A Napoli, le cosiddette “devozioni” sono le leccornie che compongono il banchetto rituale della Vigilia di Natale, un rito che non è solo piacere culinario, ma un obbligo cerimoniale profondamente radicato nella tradizione. La tavola deve offrire “uno di tutto”, un precetto che ha generato una vera e propria economia sacralizzata, con i quartieri popolari che accumulano piccoli crediti presso i negozianti per assicurare l’abbondanza durante le feste.

Questa pratica affonda le radici nel mondo antico, dove il banchetto-sacrificio era il momento principale di cerimonia pubblica, durante il quale il cibo destinato agli dei veniva consumato secondo un ordine rigoroso. Napoli, città con profonde origini greche, conserva questa memoria nel suo sottosuolo, come testimonia l’Ipogeo dei Cristallini nel rione Sanità, un complesso funerario ellenistico dove affreschi e strutture testimoniano il legame tra cibo, sacralità e ultraterreno.

Nel presepe napoletano moderno, questo intreccio si riflette nella presenza di dolci tradizionali e prodotti tipici: cassate, babà, struffoli, pastiere, taralli e mozzarelle si affiancano a cereali, legumi, pesce azzurro e pani di ogni tipo.
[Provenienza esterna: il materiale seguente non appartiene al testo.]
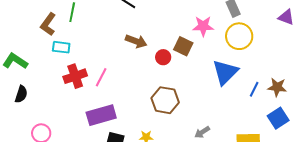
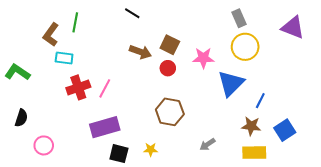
purple triangle: (286, 17) -> (293, 27), size x1.4
pink star: (203, 26) -> (203, 58), moved
brown square: (183, 46) -> (170, 45), moved
brown star: (277, 87) -> (251, 126), moved
black semicircle: (21, 94) -> (21, 118), moved

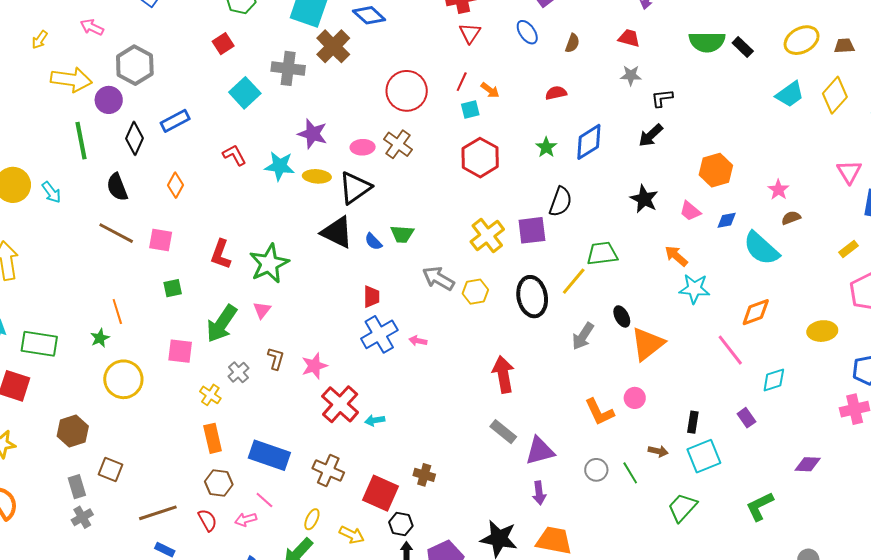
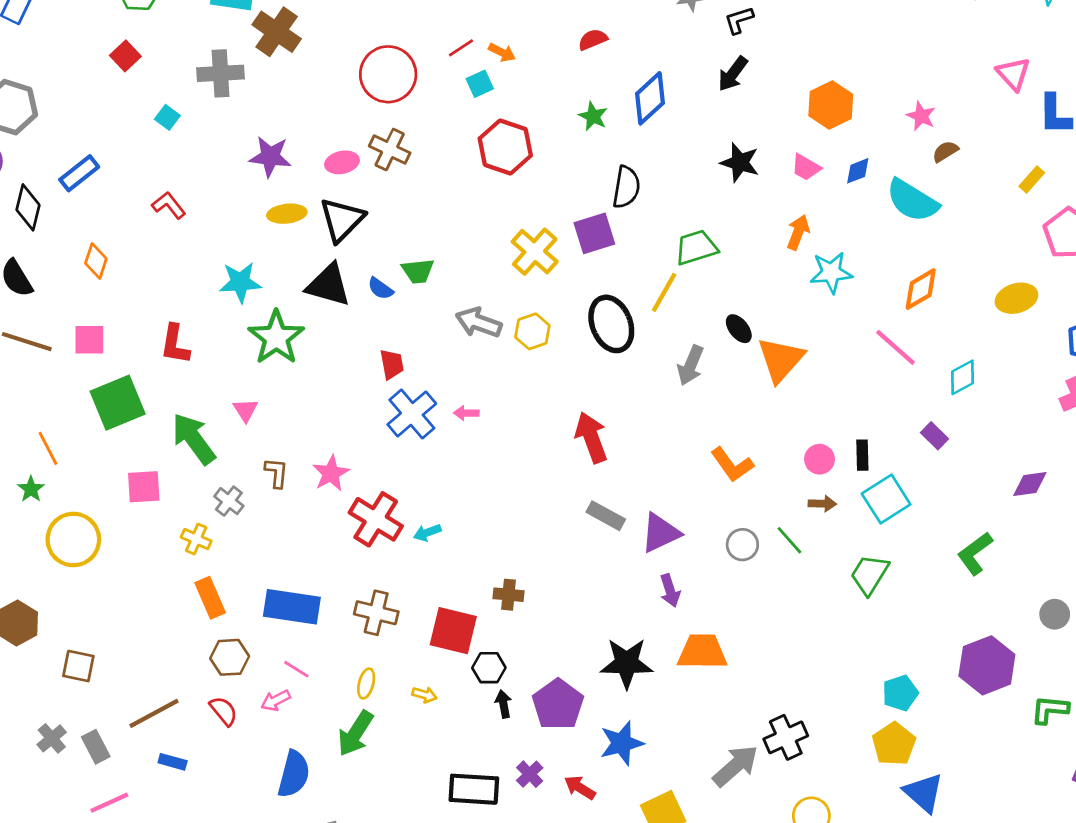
red line: (462, 82) -> (461, 48), turned 42
cyan square: (245, 93) -> (167, 117), size x0.6
cyan star: (280, 166) -> (240, 282), moved
orange arrow: (676, 256) -> (798, 232), turned 80
green star: (269, 264) -> (276, 337), moved
green square: (173, 288) -> (118, 403), size x2.0
green arrow: (222, 324) -> (194, 439), turned 120
pink circle: (635, 398) -> (820, 459), moved
gray rectangle: (77, 487) -> (96, 747), moved
yellow arrow: (352, 535) -> (424, 695), size x0.7

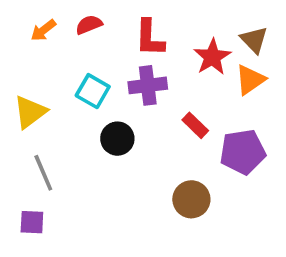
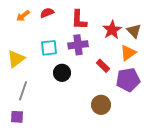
brown triangle: (254, 40) -> (134, 31), moved
orange triangle: (250, 80) -> (128, 53), moved
cyan square: (93, 91) -> (49, 48), turned -36
gray line: (43, 173) -> (23, 91), turned 42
La boulangerie diventa così una materializzazione della moltiplicazione evangelica, un simbolo tangibile della fede e dell’abbondanza.

Napoli, i dolci simbolo del Natale e il ruolo del miele

Tra i dolci tipici delle festività si distinguono i roccocò, i susamielli e gli struffoli, dolci che mantengono intatta la loro identità mediterranea e stagionale, presenti nelle pasticcerie solo per poche settimane durante le feste. Altri dolci tradizionali, nati dalla maestria delle monache dei conventi napoletani, includono i Divini Amore, i raffiuoli, e i mustaccioli, tutti accomunati dall’uso del miele, ingrediente sacro che sostituisce lo zucchero, raro e costoso in passato, e che simboleggia la gioia e la redenzione.

Questi dolci seguono anche una regola antica: sono privi di grassi animali, riflettendo l’astinenza imposta dalla Chiesa per la Vigilia. Sebbene oggi non più obbligatoria, questa norma è ancora osservata per fedeltà alla tradizione, rivelando come il cibo a Napoli sia soprattutto memoria condivisa e gesto di appartenenza culturale.

La presenza delle “devozioni” sulle tavole natalizie non è dunque un semplice piacere gastronomico, ma un modo con cui la città rinnova il suo legame con la storia e la fede. Il presepe, con la sua ricca esposizione di cibi e simboli, diventa così un dispositivo di memoria viva, capace di rinnovare ogni anno l’alleanza tra uomo, tempo e divino.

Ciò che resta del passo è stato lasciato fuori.